5. Hotel Melati 3 berjumlah 26, sampel diambil sebanyak 3 hotel. 6. Hotel Melati 2 berjumlah 46, sampel diambil sebanyak 5 hotel. 7. Hotel Melati 1 berjumlah 43, sampel diambil sebanyak 5 hotel. Jumlah sampel yang diambil sebanyak 20 hotel. 5. Pengumpulan Data Pengumpulan data dilakukan langsung pada sumber data, yaitu : a) Data sekunder berupa data kualitatif seperti bagaimana upaya Dipenda mengoptimalkan penerimaan Pajak Hotel Di Kota Surakarta, penentuan target pajak hotel.
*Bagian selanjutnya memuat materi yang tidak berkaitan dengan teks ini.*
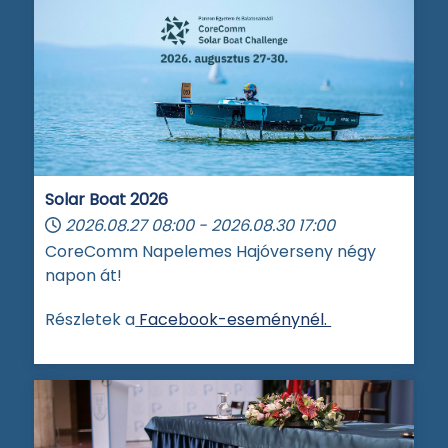
Solar Boat 2026
2026.08.27
08:00
-
2026.08.30
17:00
CoreComm Napelemes Hajóverseny négy
napon át!
Részletek a
Facebook-eseménynél.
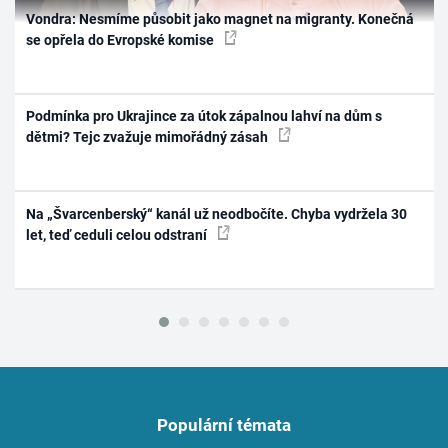
Vondra: Nesmíme působit jako magnet na migranty. Konečná
se opřela do Evropské komise
Podmínka pro Ukrajince za útok zápalnou lahví na dům s
dětmi? Tejc zvažuje mimořádný zásah
Na „Švarcenberský“ kanál už neodbočíte. Chyba vydržela 30
let, teď ceduli celou odstraní
Populární témata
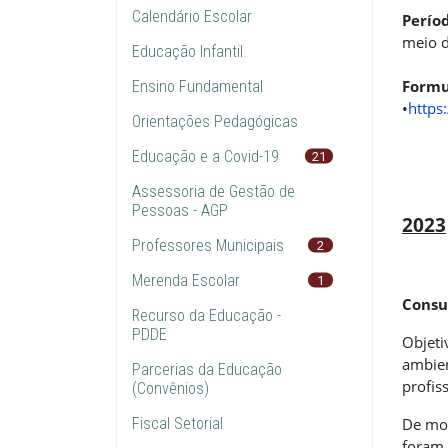
Calendário Escolar
Perío
meio d
Educação Infantil
Formul
Ensino Fundamental
•
https
Orientações Pedagógicas
Educação e a Covid-19
21
Assessoria de Gestão de
Pessoas - AGP
2023
Professores Municipais
2
Merenda Escolar
1
Consu
Recurso da Educação -
PDDE
Objeti
ambien
Parcerias da Educação
profis
(Convênios)
Fiscal Setorial
De mod
foram 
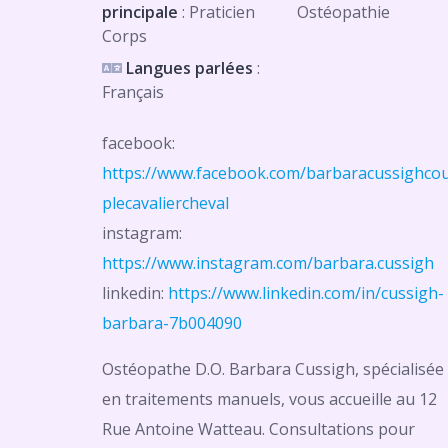
principale
: Praticien
Ostéopathie
Corps
Langues parlées
:
Français
facebook:
https://www.facebook.com/barbaracussighco
plecavaliercheval
instagram:
https://www.instagram.com/barbara.cussigh
linkedin:
https://www.linkedin.com/in/cussigh-
barbara-7b004090
Ostéopathe D.O. Barbara Cussigh, spécialisée
en traitements manuels, vous accueille au 12
Rue Antoine Watteau. Consultations pour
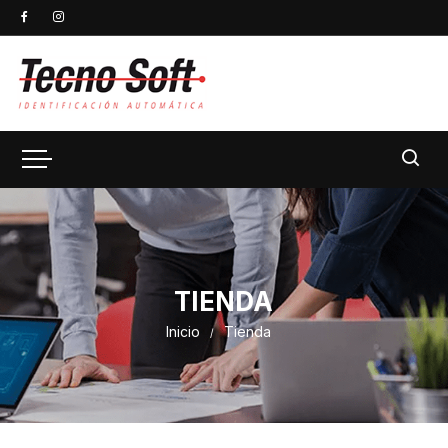
TIENDA
Inicio
Tienda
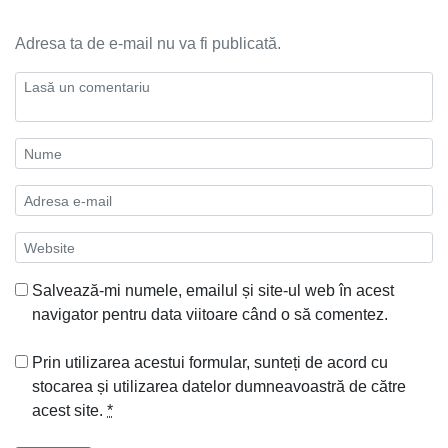
Adresa ta de e-mail nu va fi publicată.
Salvează-mi numele, emailul și site-ul web în acest
navigator pentru data viitoare când o să comentez.
Prin utilizarea acestui formular, sunteți de acord cu
stocarea și utilizarea datelor dumneavoastră de către
acest site.
*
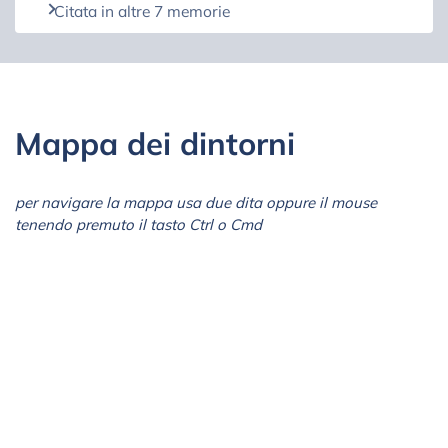
Citata in altre 7 memorie
Mappa dei dintorni
per navigare la mappa usa due dita oppure il mouse
tenendo premuto il tasto Ctrl o Cmd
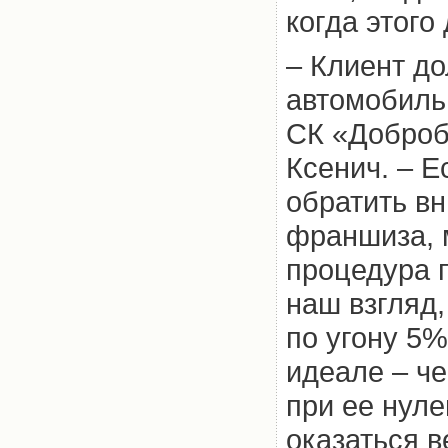
когда этого
– Клиент до
автомобиль,
СК «Доброб
Ксенич. – Е
обратить вн
франшиза, 
процедура 
наш взгляд
по угону 5%
идеале – ч
при ее нул
оказаться в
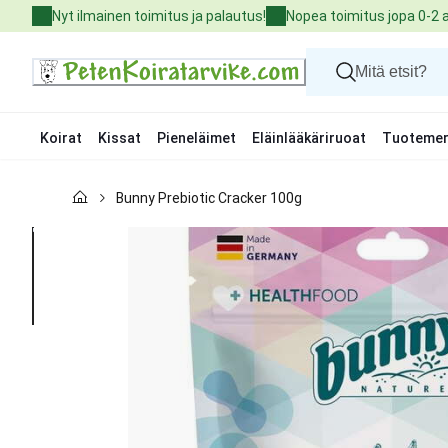
Skip
Nyt ilmainen toimitus ja palautus!
Nopea toimitus jopa 0-2 
to
Content
Koirat
Kissat
Pieneläimet
Eläinlääkäriruoat
Tuotemer
Koirat
Bunny Prebiotic Cracker 100g
Kissat
Pieneläimet
Eläinlääkäriruoat
Tuotemerkit
Uutuudet
Tarjoukset
Palvelut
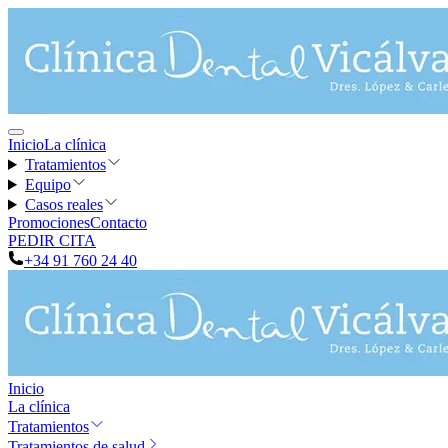
Inicio
La clínica
Tratamientos
Equipo
Casos reales
Promociones
Contacto
PEDIR CITA
+34 91 760 24 40
Inicio
La clínica
Tratamientos
Tratamientos de salud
Data kuantitatif seperti laporan realisasi dan target pajak tahun 2008 yang bersumber dari Dipenda dan tingkat hunian hotel di kota Surakarta yang diperoleh dari hotel yang dijadikan sampel. b) Mengadakan wawancara langsung dengan karyawan Dipenda dan dengan pihak hotel yang terkait. c) Studi Pustaka dan dokumentasi, mengambil referensi dari catatan, instansi- instansi yang terkait maupun referensi penelitian yang sudah ada hubungannya dengan penelitian yang dilakukan.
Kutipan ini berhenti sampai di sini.